Entries taken from a collection:
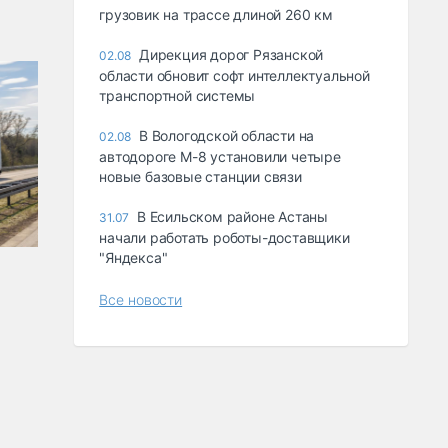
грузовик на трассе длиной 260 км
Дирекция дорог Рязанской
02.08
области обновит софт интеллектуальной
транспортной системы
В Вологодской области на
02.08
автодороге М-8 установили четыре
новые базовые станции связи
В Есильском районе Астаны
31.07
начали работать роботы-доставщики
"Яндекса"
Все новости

==

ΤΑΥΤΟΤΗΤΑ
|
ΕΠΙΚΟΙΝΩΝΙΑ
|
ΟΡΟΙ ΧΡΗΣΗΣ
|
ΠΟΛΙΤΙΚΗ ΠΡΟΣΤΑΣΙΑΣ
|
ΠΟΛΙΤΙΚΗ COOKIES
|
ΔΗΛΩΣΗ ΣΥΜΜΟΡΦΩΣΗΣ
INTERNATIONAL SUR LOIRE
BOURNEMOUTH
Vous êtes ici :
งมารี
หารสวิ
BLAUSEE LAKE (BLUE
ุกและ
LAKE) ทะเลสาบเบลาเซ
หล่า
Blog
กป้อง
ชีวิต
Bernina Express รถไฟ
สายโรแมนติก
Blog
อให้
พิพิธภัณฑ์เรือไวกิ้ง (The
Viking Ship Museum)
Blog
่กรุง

==

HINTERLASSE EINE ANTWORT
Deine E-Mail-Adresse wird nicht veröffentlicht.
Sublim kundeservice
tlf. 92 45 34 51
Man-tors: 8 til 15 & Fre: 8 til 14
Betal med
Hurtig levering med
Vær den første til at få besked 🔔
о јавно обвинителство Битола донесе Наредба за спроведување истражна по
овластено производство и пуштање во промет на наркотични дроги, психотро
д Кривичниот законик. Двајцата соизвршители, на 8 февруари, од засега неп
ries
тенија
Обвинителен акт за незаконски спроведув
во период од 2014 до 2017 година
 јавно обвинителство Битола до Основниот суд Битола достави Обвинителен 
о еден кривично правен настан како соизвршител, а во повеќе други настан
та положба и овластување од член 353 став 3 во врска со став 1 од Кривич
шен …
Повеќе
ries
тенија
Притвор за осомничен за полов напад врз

PROBLEM DETAILS:
From the data, work out how many lines include the word "јавно"; the reply is that number and nothing else.

ANSWER SECTION:
2